Political dynasties and the art of the possible
Whether or not political dynasties should endure has become a heated issue particularly in this election season, but the surrounding ruckus has drowned out valuable insights in understanding the phenomenon in the context of pushing the country forward.
In my view, the work of “developmental politics” has less to do with eradicating political dynasties and more to do with finding ways to make our political realities best work for us. Otto Von Bismarck put it quite lucidly: “Politics is the art of the possible, the attainable—the art of the next best.”
In the Philippines, the reality is that political dynasties are remarkably resilient. From the American colonial period, this kin-based political organization has survived phases of colonialism, democracy, authoritarianism and re-democracy.
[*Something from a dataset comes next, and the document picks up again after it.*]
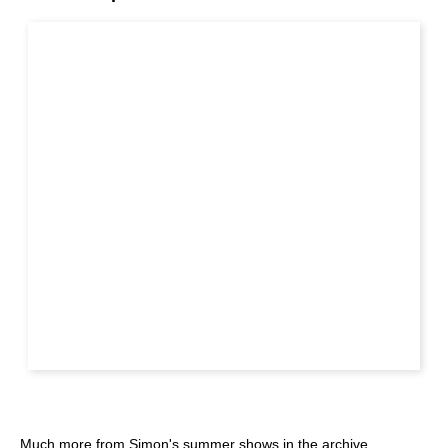
Much more from Simon's summer shows in the archive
Still, what is more striking is not so much that political dynasties persist—as they do in both developed and developing countries—as that ours seem to have been enjoying their political and economic stature without the pressure to bring about national development. In contrast, political parties in Japan, Singapore, South Korea and China harbor political dynasties, but their longevity has been conditional to their success in “delivering the goods.” Worse, a big number of political clans in the Philippines have been associated with patronage, corruption and coercion as means to maintain their access to the state and, through it, gain economic entitlements.
It is therefore quite understandable why there is a strong clamor to purge Philippine politics of dynastic rule. To this end, two means have been proposed: One is to push for an enabling law that will give teeth to the antidynasty provision in the Philippine Constitution (Article II, Section 26); the other is to urge Filipinos to “vote wisely” by choosing alternative candidates.
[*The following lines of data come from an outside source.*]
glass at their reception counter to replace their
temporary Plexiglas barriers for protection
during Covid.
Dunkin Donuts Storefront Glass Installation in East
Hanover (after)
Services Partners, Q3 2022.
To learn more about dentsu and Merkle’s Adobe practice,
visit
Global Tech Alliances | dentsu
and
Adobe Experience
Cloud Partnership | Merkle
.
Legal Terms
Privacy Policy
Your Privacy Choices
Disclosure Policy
Yet, dynastic politics is unlikely to abate in the near future. Firstly, the legal solution propounded by civil society movements has little chance of prospering in Congress for obvious reasons. Secondly, Filipinos who vote for their dynastic mayor or governor are not necessarily doing so unwittingly, as some candidates may have a reputation for maintaining security, providing infrastructure development, and delivering public services, albeit alongside under-the-table activities. (In contrast, reformist candidates may not necessarily evoke the same positive memories in voters, however good their intentions and immaculate their track record.)
Thirdly, we must accept the reality that “not all good things go together” in democracies: Strengthening democratic processes (e.g., electoral and legislative processes) may only affirm the dominance of political dynasties, as the swift restoration of “old oligarchs” in the first post-Marcos elections easily reminds us.
Realistically, therefore, dynastic rule is here to stay.
If so, what implication does this bear upon our political project? I think it should shift our priority from “How do we rid politics of dynasties?” to “How do we form a coalition of reform-minded dynastic politicians who can work toward national development and who can create a coherent development strategy?” The latter question (and challenge) is particularly relevant for the leadership of President Aquino.
Unfortunately, there is no exact formula for addressing the challenge. What is certain, however, is that leadership plays an important role in building coalitions, particularly for overcoming the problem of lack of coordination among our politico-economic elites who are unable to work together in the creation and enforcement of rules needed for development (e.g., rules for industrial upgrading, agricultural financing, land reform).
Alfred McCoy put it more strongly when he wrote that Philippine politics suffers from “an anarchy of families”—indeed, “anarchy” articulates better the problem of Philippine politics more than the mere existence of powerful surnames.
Mr. Aquino’s leadership is important in two ways. First, in the immediate future, he must engage reform-oriented clans both nationally and locally with whom he can build a coalition to push for much needed legislation, such as the Freedom of Information Bill and the amendment to the current mining and landownership law (might the successful passing of the “sin tax” bill be indicative that he is learning how to do this?). Second, for the long haul, he must rebuild his own Liberal Party in a way that articulates a clear developmental vision, exercises discipline among its members, and mobilizes a wider constituency while accommodating powerful families in the party-building process.
In both endeavors, seeking dynastic cooperation is imperative, as they have the political and economic resources to block or support institutional changes.
Following Bismarck’s principle, to make these proposals is not to concede defeat; rather, it is to work with a sense of aspiration that is rooted in reality.
Arnil Paras holds a master’s degree in political economy of late development from the London School of Economics, where he is now pursuing a doctorate degree in development studies.